Charisse Gulosino
Professor
About Charisse Gulosino
Charisse Gulosino is a coordinator and full professor in the Leadership and Policy Studies Program at the University of Memphis. She earned her doctorate in education from Columbia University and completed postdoctoral training at Brown University's Taubman Center for American Politics and Policy. In 2024, she received the Ellery Earl Crader Professor of Education award at the University of Memphis, which is the highest honor from the College of Education and is given annually to a faculty member who embodies the values of the Crader family. This award recognizes individuals committed to academic freedom, human relations, and the democratic process and highlights their outstanding achievements in teaching, service to the profession, and research.

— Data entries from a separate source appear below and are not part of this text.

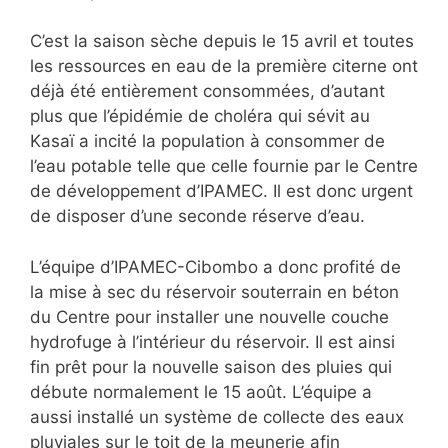
C’est la saison sèche depuis le 15 avril et toutes
les ressources en eau de la première citerne ont
déjà été entièrement consommées, d’autant
plus que l’épidémie de choléra qui sévit au
Kasaï a incité la population à consommer de
l’eau potable telle que celle fournie par le Centre
de développement d’IPAMEC. Il est donc urgent
de disposer d’une seconde réserve d’eau.
L’équipe d’IPAMEC-Cibombo a donc profité de
la mise à sec du réservoir souterrain en béton
du Centre pour installer une nouvelle couche
hydrofuge à l’intérieur du réservoir. Il est ainsi
fin prêt pour la nouvelle saison des pluies qui
débute normalement le 15 août. L’équipe a
aussi installé un système de collecte des eaux
pluviales sur le toit de la meunerie afin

Charisse’s research evaluates educational policies and programs with a specific interest in school choice that enhances education access, equity, efficiency, and results-based accountability. Charisse has served (2006-2010; 2019-2022) as chair and program chair of the American Educational Research Association's Charters and School Choice SIG. She was a Visiting Scholar/Professor at the Graduate School of Education at the University of California, Berkeley, from 2019-2020. She also serves as an Affiliate Faculty member at the Center for Research in Education Policy (CREP) within the College of Education at the University of Memphis. Her work has appeared in edited books and journals, including the Peabody Journal of Education, Planning and Changing Journal, Urban Education, Education Policy Analysis Archives, Education Economics, and Education Finance and Policy. (Here is where you can access her research >)

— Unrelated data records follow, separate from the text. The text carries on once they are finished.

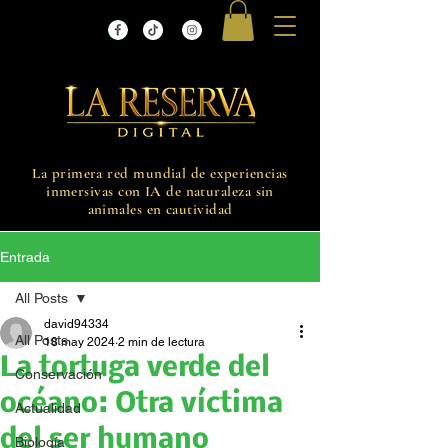
La primera red mundial de experiencias
inmersivas con IA de naturaleza sin
animales en cautividad
Entrada
All Posts
david94334
All Posts
18 may 2024
2 min de lectura
La tortuga verde del
Conservación
océano: Otra víctima
Actualidad
del ser humano
Biología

On a national level, her research has been cited in journals, education agencies (i.e., Education Commission of the States, National Charter School Resource Center), academic blogs, and at different media outlets, including press inquiries and interview requests (i.e., New York Times; Education Week; Chalkbeat; ProPublica; The Commercial Appeal; School Administrator Magazine; Brown University’s Daily Herald; California Matters; and the Hechinger Report). Her research on charter school boards in Massachusetts has been featured by the Harvard Kennedy School’s Shorenstein Center on Media, Politics, and Public Policy. Her work on suburban and rural charter schools has been cited in a recent New York Time article. She served on the Technical Review Panel for the National Household Education Surveys (NHES) on homeschooling and virtual schools, sponsored by USDOE’s National Center for Education Statistics. She has worked with The Forum on the Future of Public Education at the University of Illinois Urbana Champagne as a Forum Fellow and the Network of Independent Charter Schools Project (funded by the U.S. Department of Education) to guest blog posts on current school choice programs and charter school issues.
Charisse's impact extends beyond her research and academic roles. She has leveraged the extensive experience gained from her dissertation work and writing for a general audience to create a dozen start-up charter schools in New York City, Newark, and Memphis. Her collaborative approach, working in concert with boards, school leaders, and community-based organizations, has strengthened school programs, accountability, equity, and continuous improvement systems. However, her influence is not limited to these initiatives. Throughout the pandemic, she has dedicated herself to mentoring aspiring school leaders, guiding them in conducting improvement projects from a range of perspectives and methodologies, such as Improvement Science, Design-Based Implementation Research (DBIR), Lean for Education, Six Sigma, and Networked Improvement Communities (NICS).